This article is outdated, you can find the next version of the MDC Generator here.
As my spare time is tending to zero (I’m typing with my sleepy 9 days old co-pilot in my arms now 🙂 ), I wanted to share another update of my MCD Generator. Originally the plan was including a Fuel consumption model to the MDC but I managed to finish only the calculation of GS (Ground Speed), TAS (True Air Speed) and Mach; necessary to obtain a close approximation of the time required to travel between each leg of the flightplan. Until this version, in fact, the ETA was calculated by means of a generic “Speed” value.
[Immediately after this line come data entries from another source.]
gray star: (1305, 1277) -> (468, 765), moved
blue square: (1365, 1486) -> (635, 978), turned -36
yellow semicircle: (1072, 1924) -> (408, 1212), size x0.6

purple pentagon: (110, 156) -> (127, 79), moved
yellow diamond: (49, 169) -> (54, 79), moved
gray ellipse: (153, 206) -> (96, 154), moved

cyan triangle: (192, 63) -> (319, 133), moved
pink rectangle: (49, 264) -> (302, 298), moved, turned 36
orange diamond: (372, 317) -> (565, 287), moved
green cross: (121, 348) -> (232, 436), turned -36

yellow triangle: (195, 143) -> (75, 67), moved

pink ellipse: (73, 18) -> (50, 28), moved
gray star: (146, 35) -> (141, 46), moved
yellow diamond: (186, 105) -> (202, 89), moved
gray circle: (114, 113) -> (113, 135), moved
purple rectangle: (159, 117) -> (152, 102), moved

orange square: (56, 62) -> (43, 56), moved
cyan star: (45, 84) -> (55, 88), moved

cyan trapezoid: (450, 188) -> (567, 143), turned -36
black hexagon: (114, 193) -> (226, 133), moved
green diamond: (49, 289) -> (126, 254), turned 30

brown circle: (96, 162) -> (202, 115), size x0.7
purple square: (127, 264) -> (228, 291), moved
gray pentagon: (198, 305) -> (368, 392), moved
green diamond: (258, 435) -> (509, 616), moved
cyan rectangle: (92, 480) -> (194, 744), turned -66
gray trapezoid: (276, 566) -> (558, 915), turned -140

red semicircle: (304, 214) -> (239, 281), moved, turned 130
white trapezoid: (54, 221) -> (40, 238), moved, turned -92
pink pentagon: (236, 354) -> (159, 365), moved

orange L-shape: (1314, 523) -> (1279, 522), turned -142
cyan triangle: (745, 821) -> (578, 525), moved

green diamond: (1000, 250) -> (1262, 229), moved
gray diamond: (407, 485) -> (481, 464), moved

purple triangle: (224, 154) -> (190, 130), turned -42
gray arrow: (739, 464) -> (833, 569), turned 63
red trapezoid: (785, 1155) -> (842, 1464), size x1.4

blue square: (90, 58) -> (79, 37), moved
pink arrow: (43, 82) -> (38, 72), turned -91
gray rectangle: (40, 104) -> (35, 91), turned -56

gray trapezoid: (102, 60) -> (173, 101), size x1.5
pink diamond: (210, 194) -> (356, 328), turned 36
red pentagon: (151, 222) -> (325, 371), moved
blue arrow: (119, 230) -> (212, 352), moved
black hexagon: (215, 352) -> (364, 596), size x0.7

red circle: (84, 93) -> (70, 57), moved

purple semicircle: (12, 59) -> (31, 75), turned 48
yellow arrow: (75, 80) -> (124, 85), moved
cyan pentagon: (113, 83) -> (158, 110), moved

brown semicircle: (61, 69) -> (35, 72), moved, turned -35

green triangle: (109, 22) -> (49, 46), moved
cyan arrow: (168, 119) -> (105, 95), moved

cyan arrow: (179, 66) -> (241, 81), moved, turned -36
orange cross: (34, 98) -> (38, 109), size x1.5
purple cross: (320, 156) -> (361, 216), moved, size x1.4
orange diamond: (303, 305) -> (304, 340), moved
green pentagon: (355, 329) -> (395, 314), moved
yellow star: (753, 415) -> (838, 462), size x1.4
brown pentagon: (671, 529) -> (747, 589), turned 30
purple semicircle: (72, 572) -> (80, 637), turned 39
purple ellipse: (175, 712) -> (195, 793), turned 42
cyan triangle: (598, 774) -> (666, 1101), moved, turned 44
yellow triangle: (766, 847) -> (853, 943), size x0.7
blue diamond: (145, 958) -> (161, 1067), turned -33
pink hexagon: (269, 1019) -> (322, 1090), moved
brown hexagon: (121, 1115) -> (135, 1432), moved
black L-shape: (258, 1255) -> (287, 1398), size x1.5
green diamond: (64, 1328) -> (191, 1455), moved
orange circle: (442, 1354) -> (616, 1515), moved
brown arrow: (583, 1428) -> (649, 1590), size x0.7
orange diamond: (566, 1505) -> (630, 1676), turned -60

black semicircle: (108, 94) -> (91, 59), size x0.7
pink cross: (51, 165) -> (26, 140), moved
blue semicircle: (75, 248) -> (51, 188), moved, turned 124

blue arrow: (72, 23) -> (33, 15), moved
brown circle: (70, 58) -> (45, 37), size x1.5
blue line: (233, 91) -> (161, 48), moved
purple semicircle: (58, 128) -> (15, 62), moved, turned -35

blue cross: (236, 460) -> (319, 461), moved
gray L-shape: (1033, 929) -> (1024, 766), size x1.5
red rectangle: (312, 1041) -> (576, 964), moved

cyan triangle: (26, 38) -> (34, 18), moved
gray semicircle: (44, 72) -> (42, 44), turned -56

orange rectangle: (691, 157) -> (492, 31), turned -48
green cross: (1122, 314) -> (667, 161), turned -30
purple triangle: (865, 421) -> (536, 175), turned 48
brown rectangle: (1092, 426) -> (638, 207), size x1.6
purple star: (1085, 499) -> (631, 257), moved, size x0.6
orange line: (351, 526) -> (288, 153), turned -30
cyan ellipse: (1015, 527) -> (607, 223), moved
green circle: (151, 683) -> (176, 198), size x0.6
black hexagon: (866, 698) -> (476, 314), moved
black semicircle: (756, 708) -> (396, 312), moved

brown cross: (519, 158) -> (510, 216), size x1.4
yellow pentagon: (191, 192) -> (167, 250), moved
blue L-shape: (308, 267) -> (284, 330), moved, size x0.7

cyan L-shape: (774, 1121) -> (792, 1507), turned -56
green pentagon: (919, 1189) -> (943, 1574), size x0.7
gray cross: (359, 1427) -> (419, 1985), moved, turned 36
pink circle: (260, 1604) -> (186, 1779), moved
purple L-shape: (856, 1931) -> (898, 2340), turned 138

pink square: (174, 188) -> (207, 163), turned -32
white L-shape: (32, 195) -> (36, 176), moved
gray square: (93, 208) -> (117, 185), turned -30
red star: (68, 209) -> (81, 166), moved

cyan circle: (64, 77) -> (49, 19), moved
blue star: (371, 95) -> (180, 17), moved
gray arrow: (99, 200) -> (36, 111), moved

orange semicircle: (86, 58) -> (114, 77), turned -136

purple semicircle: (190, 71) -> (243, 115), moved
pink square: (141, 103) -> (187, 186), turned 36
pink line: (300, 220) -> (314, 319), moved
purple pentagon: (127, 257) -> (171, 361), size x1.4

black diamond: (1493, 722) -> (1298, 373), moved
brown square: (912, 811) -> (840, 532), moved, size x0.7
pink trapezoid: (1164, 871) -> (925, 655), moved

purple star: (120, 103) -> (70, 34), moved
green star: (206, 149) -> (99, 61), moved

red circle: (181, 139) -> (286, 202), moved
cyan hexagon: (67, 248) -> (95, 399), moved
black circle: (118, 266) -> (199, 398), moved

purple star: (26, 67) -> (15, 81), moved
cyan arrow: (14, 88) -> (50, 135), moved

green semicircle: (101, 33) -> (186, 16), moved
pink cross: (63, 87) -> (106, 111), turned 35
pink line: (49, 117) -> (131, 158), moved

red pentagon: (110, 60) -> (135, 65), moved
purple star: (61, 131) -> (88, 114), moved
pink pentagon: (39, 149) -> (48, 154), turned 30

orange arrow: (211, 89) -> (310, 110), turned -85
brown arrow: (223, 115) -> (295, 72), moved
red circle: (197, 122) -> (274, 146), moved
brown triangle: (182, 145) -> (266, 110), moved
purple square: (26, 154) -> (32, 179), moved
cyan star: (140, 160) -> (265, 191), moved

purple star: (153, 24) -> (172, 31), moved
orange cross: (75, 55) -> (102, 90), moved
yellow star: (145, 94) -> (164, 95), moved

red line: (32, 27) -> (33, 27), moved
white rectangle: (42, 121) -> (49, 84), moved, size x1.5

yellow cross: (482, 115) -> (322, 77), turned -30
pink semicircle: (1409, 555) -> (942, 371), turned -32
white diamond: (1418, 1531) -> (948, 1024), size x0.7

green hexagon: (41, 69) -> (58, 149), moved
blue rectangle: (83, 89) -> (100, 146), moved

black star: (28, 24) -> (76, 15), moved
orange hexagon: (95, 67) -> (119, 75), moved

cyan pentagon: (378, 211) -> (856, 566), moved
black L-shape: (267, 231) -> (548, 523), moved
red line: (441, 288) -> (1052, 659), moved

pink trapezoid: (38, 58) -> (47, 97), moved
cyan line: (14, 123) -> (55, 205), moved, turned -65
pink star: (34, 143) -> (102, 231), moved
The speed reading usually used in-cockpit is the IAS, or Indicated Air Speed, but such number is not really applicable to ETA calculations: what we need is the Ground Speed. The problem is, as usual, that I wasn’t familiar at all with all these concepts and values and it took me a few days to create an IAS→GS/TAS/Mach model.
This is a very lengthy topic so, long story short, to get the TAS from IAS I used a JS algorithm I found online a while ago (unfortunately I didn’t save the source). I used a simplified NASA model (applicable for altitude < 36000) for the atmospheric temperature then Pythagoras to consider the Δ altitude between waypoints and again Pythagoras and trigonometry to add the wind. Unfortunately, not having access to DCS' actual implementation, I can only try to adjust different models and see which one gets closer to the in-game values.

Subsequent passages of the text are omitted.